Le 16 mai 2024 à Kinshasa, une nouvelle surprenante a secoué le monde des affaires en République Démocratique du Congo (RDC). L’administration Biden a manifesté sa volonté de lever les sanctions imposées à Dan Gertler, le milliardaire controversé du secteur minier, mais à une condition stricte : qu’il abandonne toutes ses opérations commerciales et ses actifs en RDC. Cette révélation provient d’un article publié par Bloomberg, et elle met en lumière un enjeu crucial pour Washington : l’accès aux minéraux stratégiques, tout en naviguant les eaux troubles des redevances détenues par Gertler.

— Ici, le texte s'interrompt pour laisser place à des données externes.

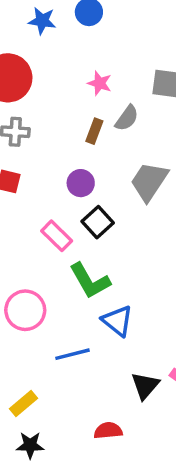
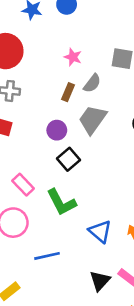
gray trapezoid: (149, 181) -> (92, 119), moved
pink rectangle: (57, 236) -> (23, 185), moved
blue triangle: (117, 321) -> (100, 232), moved

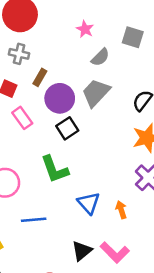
brown rectangle: (68, 92) -> (40, 77), moved
purple circle: (57, 130) -> (60, 98), size x1.5
pink rectangle: (23, 185) -> (22, 118), moved

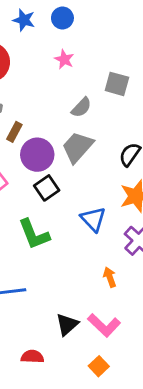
pink star: (85, 29) -> (64, 59), moved
blue triangle: (89, 203) -> (93, 219), moved

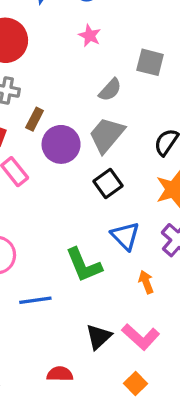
black square: (47, 188) -> (108, 183), moved
blue triangle: (93, 219) -> (125, 236), moved
green L-shape: (34, 234) -> (84, 265), moved

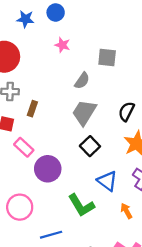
purple circle: (61, 144) -> (48, 169), moved

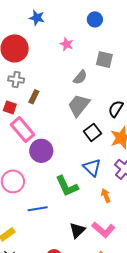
blue circle: (56, 12) -> (95, 19), moved
black square: (90, 146) -> (92, 132), moved
pink rectangle: (24, 147) -> (23, 130), size x1.4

Selon Bloomberg, deux responsables américains, sous couvert d’anonymat en raison de la nature délicate des discussions, ont révélé que le département du Trésor est prêt à offrir un allègement limité des sanctions à Gertler. En échange, l’homme d’affaires israélien devrait se retirer entièrement du Congo, y compris renoncer à ses lucratifs flux de redevances sur trois projets stratégiques. Ces mines, riches en cuivre et en cobalt, sont essentielles pour la fabrication des batteries de véhicules électriques, un secteur en plein essor. Cependant, le passé tumultueux du Congo, marqué par la corruption, dissuade les investisseurs occidentaux, alors même que les entreprises minières chinoises prospèrent dans la région.
Les sanctions contre Gertler remontent à 2017, imposées par les États-Unis en raison d’accords miniers et pétroliers jugés opaques et corrompus sous l’administration du président Joseph Kabila. Fin 2020, à la veille de son départ de la Maison Blanche, Donald Trump avait temporairement levé ces sanctions après des pressions du gouvernement israélien. Toutefois, cette décision a été annulée dès le début du mandat de Joe Biden.
La stratégie américaine visant à alléger les sanctions pour pousser Gertler à quitter la RDC découle en partie de la volonté d’accroître les investissements dans les minéraux critiques nécessaires aux véhicules électriques. Le but est d’éviter la dépendance vis-à-vis des sources contrôlées par la Chine, qui domine actuellement l’industrie.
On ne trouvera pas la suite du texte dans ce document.